Whenever the word "immune" appears in a line of the listing, copy that line.

***** Material shown

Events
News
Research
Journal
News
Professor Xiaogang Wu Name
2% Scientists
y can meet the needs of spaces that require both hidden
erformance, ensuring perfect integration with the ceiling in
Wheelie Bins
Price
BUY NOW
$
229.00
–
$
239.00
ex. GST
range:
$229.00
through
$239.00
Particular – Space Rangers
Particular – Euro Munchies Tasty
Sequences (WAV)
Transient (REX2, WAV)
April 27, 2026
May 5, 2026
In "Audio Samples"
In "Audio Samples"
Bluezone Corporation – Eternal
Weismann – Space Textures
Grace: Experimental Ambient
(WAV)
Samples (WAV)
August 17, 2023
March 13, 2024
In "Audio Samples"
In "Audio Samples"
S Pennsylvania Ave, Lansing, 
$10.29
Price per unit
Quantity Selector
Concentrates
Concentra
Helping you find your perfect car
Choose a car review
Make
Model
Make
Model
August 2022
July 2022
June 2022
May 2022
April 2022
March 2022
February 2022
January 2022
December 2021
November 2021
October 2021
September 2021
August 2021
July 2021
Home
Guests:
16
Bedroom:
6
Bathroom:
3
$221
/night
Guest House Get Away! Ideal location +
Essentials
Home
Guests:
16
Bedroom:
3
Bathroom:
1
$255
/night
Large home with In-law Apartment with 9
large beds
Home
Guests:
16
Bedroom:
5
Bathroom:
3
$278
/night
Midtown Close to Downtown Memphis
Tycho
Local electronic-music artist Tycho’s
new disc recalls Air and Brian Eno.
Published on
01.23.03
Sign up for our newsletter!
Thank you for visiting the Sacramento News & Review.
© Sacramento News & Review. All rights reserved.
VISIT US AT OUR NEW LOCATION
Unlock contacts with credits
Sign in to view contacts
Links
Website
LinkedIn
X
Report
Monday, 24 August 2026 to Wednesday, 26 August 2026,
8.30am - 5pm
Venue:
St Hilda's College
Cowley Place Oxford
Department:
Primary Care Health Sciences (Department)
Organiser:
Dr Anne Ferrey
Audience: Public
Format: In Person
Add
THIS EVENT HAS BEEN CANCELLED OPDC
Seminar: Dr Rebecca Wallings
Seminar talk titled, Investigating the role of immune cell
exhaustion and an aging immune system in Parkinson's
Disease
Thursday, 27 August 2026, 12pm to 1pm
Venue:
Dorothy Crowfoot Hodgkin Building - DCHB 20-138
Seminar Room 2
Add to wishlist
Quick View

**********

(Solution to the problem)
Seminar talk titled, Investigating the role of immune cell
exhaustion and an aging immune system in Parkinson's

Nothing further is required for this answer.